Revisiting Market Basket Analysis (MBA) with the help of SQL Pattern Matching
Submitted by Shankar Somayajula (@gucciss) on Thursday, 11 April 2019
Session type: Full talk of 40 mins
Market Basket Analysis or Affinity Analysis using Association Rules based model is a cross domain Solution Framework used for in Retail Analytics (Shopping Baskets), Clickstream/Web Traffic Analytics, Customer Behaviour Analytics, Fraud Analytics etc.
Market Basket Analysis (MBA) is used to discover/identify patterns from transactional data (a master-detail transactional set of line items) and serves many down-stream Business processes like Recommendations, Merchandising/Inventory Planning, Product Assortments etc.
MBA is extensively used in the industry. There are quite a few extensions possible to MBA like (a) Multi-Level Association Rules by allowing the core item/product hierarchy level to be flexible, (b) Multi-Dimensional Association Rules by including additional nuggets of information ‘tags’ along additional dimensions of interest, (c) Sequential Association Rules by considering the order of events within the transaction and eliciting signals relating to directionality of the Rule including possible causal indicators.
MBA is typically performed as an offline batch/etl/analytic process with the results of the modeling extracted and saved for subsequent perusal by the Domain/Business Analyst.

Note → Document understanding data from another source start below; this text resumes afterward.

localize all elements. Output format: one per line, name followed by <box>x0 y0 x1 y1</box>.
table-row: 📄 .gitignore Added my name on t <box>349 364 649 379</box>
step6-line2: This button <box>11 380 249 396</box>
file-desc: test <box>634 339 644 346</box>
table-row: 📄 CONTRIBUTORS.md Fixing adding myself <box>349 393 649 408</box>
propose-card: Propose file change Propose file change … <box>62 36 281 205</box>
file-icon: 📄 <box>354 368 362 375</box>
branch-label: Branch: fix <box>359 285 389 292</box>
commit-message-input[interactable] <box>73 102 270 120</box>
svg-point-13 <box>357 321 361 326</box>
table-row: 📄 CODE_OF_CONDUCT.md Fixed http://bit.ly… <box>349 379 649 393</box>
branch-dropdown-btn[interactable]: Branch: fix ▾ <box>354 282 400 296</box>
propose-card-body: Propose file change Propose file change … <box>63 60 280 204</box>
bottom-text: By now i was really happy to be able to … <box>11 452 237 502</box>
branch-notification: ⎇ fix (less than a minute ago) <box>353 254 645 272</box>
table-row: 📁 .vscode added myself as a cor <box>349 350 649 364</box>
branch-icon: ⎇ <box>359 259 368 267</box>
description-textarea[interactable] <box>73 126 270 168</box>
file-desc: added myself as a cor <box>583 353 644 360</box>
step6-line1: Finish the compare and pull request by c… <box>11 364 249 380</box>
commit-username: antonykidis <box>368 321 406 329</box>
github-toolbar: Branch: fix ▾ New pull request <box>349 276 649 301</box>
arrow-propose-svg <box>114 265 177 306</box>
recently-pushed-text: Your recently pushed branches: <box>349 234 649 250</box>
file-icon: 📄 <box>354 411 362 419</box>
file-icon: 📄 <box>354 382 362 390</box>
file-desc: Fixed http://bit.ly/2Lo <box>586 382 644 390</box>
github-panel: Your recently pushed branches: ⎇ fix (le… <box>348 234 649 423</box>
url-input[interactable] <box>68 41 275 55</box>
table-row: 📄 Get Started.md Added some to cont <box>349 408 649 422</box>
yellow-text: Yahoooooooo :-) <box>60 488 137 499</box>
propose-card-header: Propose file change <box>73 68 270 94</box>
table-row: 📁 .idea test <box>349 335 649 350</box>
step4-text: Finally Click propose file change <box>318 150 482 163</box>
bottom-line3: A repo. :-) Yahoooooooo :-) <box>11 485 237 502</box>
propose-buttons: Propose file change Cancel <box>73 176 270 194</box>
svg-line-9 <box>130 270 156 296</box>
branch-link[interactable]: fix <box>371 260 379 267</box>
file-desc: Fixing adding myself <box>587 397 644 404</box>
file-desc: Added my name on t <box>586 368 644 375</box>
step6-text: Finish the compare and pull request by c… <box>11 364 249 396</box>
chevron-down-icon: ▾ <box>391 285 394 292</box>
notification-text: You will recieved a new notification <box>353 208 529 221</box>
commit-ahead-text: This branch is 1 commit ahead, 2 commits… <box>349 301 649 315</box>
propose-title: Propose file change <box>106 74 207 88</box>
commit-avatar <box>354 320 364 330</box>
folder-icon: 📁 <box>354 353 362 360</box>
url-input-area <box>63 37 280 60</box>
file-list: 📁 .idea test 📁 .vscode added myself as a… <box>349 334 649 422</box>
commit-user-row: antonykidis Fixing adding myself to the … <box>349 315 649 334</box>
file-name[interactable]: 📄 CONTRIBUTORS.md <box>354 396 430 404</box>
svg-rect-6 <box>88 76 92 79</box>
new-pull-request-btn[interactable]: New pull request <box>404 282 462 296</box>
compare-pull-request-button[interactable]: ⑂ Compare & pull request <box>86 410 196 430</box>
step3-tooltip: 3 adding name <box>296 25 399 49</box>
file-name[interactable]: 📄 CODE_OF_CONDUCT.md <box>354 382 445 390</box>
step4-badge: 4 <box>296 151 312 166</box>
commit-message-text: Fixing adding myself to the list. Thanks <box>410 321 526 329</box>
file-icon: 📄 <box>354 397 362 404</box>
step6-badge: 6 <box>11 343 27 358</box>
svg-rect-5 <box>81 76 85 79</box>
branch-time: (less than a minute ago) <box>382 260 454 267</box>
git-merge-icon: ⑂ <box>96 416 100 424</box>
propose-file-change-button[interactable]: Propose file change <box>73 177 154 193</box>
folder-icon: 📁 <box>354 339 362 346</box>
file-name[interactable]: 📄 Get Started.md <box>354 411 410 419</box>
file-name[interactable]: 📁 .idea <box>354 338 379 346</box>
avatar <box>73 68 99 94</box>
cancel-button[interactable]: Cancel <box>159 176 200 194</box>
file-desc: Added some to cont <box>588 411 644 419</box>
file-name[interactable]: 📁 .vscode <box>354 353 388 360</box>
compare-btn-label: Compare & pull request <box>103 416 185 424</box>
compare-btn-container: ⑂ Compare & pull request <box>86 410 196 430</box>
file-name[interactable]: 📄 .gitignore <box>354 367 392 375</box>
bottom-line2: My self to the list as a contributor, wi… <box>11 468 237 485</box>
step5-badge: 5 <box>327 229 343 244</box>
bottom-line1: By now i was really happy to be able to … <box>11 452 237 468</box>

In this solution/revisiting of the MBA process, we decouple the Rule/Pattern identification/discovery phase (finding patterns/rules via Association Rules model build) from the Rule/Pattern KPI calculation phase related to the usefulness evaluation of the patterns (scoring patterns/rules via KPIs).

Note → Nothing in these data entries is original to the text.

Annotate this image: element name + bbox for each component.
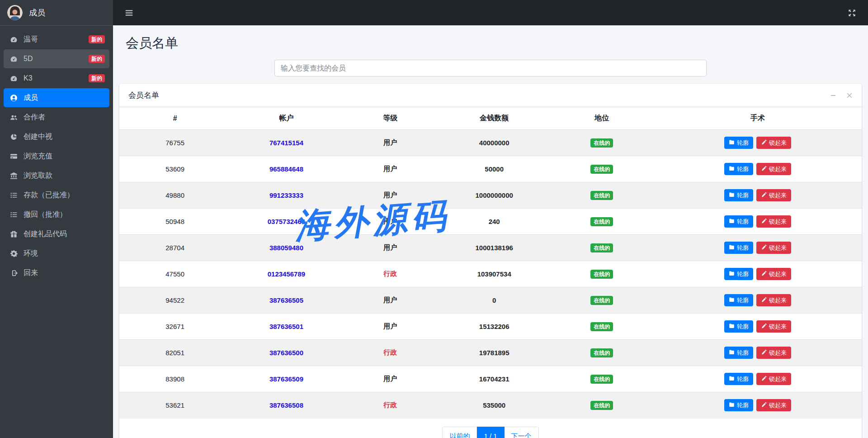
minimize-icon[interactable] xyxy=(830,92,836,99)
member-money: 240 xyxy=(489,218,500,225)
profile-button[interactable]: 轮廓 xyxy=(724,268,753,280)
profile-button[interactable]: 轮廓 xyxy=(724,347,753,359)
profile-button[interactable]: 轮廓 xyxy=(724,373,753,385)
sidebar-item[interactable]: 存款（已批准） xyxy=(4,186,109,205)
status-badge: 在线的 xyxy=(590,401,613,410)
member-money: 15132206 xyxy=(479,323,509,330)
fullscreen-expand-icon[interactable] xyxy=(848,9,856,17)
account-link[interactable]: 0123456789 xyxy=(268,270,305,278)
account-link[interactable]: 767415154 xyxy=(269,139,303,147)
status-badge: 在线的 xyxy=(590,243,613,252)
lock-button[interactable]: 锁起来 xyxy=(756,347,791,359)
sidebar-item-label: 成员 xyxy=(24,93,38,103)
pagination-current[interactable]: 1 / 1 xyxy=(477,427,504,438)
account-link[interactable]: 0375732466 xyxy=(268,218,305,225)
member-list-card: 会员名单 # 帐户 等级 金钱数额 xyxy=(119,84,862,438)
account-link[interactable]: 387636501 xyxy=(269,323,303,330)
list-icon xyxy=(8,211,19,219)
tachometer-icon xyxy=(8,36,19,43)
sidebar-item-label: 存款（已批准） xyxy=(24,190,74,200)
profile-button[interactable]: 轮廓 xyxy=(724,215,753,228)
user-avatar xyxy=(7,5,23,20)
sidebar-item[interactable]: K3 新的 xyxy=(4,69,109,88)
lock-button[interactable]: 锁起来 xyxy=(756,399,791,411)
card-title: 会员名单 xyxy=(128,90,159,100)
header-id: # xyxy=(119,107,231,130)
member-level: 用户 xyxy=(383,217,397,225)
account-link[interactable]: 991233333 xyxy=(269,191,303,199)
bank-icon xyxy=(8,172,19,180)
sidebar-item[interactable]: 创建中视 xyxy=(4,127,109,146)
status-badge: 在线的 xyxy=(590,348,613,357)
pagination-next[interactable]: 下一个 xyxy=(505,427,539,438)
account-link[interactable]: 387636508 xyxy=(269,401,303,409)
member-money: 1000000000 xyxy=(475,191,513,199)
lock-button[interactable]: 锁起来 xyxy=(756,373,791,385)
table-row: 83908 387636509 用户 16704231 在线的 轮廓 锁起来 xyxy=(119,366,862,392)
sidebar-item[interactable]: 环境 xyxy=(4,244,109,263)
account-link[interactable]: 387636505 xyxy=(269,296,303,304)
sidebar-item[interactable]: 回来 xyxy=(4,263,109,282)
profile-button[interactable]: 轮廓 xyxy=(724,137,753,149)
account-link[interactable]: 965884648 xyxy=(269,165,303,173)
profile-button[interactable]: 轮廓 xyxy=(724,399,753,411)
lock-button[interactable]: 锁起来 xyxy=(756,189,791,201)
profile-button[interactable]: 轮廓 xyxy=(724,294,753,306)
sidebar-item[interactable]: 撤回（批准） xyxy=(4,205,109,224)
table-row: 94522 387636505 用户 0 在线的 轮廓 锁起来 xyxy=(119,287,862,314)
folder-icon xyxy=(729,139,735,146)
page-title: 会员名单 xyxy=(126,34,863,52)
member-money: 19781895 xyxy=(479,349,509,357)
new-badge: 新的 xyxy=(89,35,105,43)
member-level: 用户 xyxy=(383,296,397,304)
member-money: 1000138196 xyxy=(475,244,513,252)
profile-button[interactable]: 轮廓 xyxy=(724,320,753,333)
lock-button[interactable]: 锁起来 xyxy=(756,294,791,306)
lock-button[interactable]: 锁起来 xyxy=(756,242,791,254)
table-header-row: # 帐户 等级 金钱数额 地位 手术 xyxy=(119,107,862,130)
pencil-icon xyxy=(761,376,767,382)
account-link[interactable]: 388059480 xyxy=(269,244,303,252)
table-row: 28704 388059480 用户 1000138196 在线的 轮廓 锁起来 xyxy=(119,235,862,261)
lock-button[interactable]: 锁起来 xyxy=(756,137,791,149)
card-header: 会员名单 xyxy=(119,84,862,107)
pencil-icon xyxy=(761,323,767,330)
sidebar-item-label: 创建礼品代码 xyxy=(24,229,67,239)
list-icon xyxy=(8,191,19,199)
pagination: 以前的 1 / 1 下一个 xyxy=(442,427,538,438)
pencil-icon xyxy=(761,402,767,409)
sidebar-menu: 温哥 新的 5D 新的 K3 新的 成员 合作者 创建中视 浏览充值 浏览取款 … xyxy=(0,26,113,438)
profile-button[interactable]: 轮廓 xyxy=(724,242,753,254)
lock-button[interactable]: 锁起来 xyxy=(756,163,791,175)
table-row: 82051 387636500 行政 19781895 在线的 轮廓 锁起来 xyxy=(119,340,862,366)
sidebar-item[interactable]: 浏览充值 xyxy=(4,147,109,166)
sidebar-item[interactable]: 合作者 xyxy=(4,108,109,127)
lock-button[interactable]: 锁起来 xyxy=(756,215,791,228)
profile-button[interactable]: 轮廓 xyxy=(724,163,753,175)
close-icon[interactable] xyxy=(846,92,853,99)
folder-icon xyxy=(729,218,735,225)
account-link[interactable]: 387636500 xyxy=(269,349,303,357)
gift-icon xyxy=(8,230,19,238)
sidebar-item[interactable]: 5D 新的 xyxy=(4,49,109,68)
sidebar-item[interactable]: 创建礼品代码 xyxy=(4,224,109,243)
account-link[interactable]: 387636509 xyxy=(269,375,303,383)
pencil-icon xyxy=(761,297,767,304)
sidebar-item[interactable]: 温哥 新的 xyxy=(4,30,109,49)
search-input[interactable] xyxy=(274,60,707,76)
header-status: 地位 xyxy=(550,107,654,130)
member-id: 94522 xyxy=(165,296,184,304)
pencil-icon xyxy=(761,349,767,356)
pencil-icon xyxy=(761,139,767,146)
pagination-prev[interactable]: 以前的 xyxy=(442,427,477,438)
sidebar-item[interactable]: 成员 xyxy=(4,88,109,107)
member-id: 83908 xyxy=(165,375,184,383)
table-row: 32671 387636501 用户 15132206 在线的 轮廓 锁起来 xyxy=(119,314,862,340)
lock-button[interactable]: 锁起来 xyxy=(756,320,791,333)
sidebar-item[interactable]: 浏览取款 xyxy=(4,166,109,185)
member-money: 50000 xyxy=(485,165,504,173)
lock-button[interactable]: 锁起来 xyxy=(756,268,791,280)
hamburger-menu-icon[interactable] xyxy=(125,9,133,17)
profile-button[interactable]: 轮廓 xyxy=(724,189,753,201)
member-id: 47550 xyxy=(165,270,184,278)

MBA Rules/Patterns are typically evaluated via the Support, Confidence and Lift KPIs. Some experts have advocated for the definition of additional KPIs like Conviction, Imbalance Ratio (IR), Kulc factor (Kulczynski) to identify interesting Rule/Patterns. We define these KPIs as well as many custom KPIs which help qualify the Rule/Patterns and aid in Rule/Pattern Discovery/Exploration phase.

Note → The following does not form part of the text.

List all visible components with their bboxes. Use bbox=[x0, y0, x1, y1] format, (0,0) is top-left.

The SQL approach to MBA allows us to
=> Include the pattern matching capability within an offline ETL workflow (match and pre-calculate results) or within a view (match on demand, dynamic calculation ) or a combination of both (both pre-calculated as well as on-demand) for regular BI Tools to leverage .
=> We can cover special/edge cases of interest in special domains like Fraud Patterns etc with insufficient coverage (very low support) but which need to be identified nevertheless. The pattern space can be very voluminous but in certain cases, we can identify/analyze user defined seeded patterns using SQL w/o having to build the MBA model.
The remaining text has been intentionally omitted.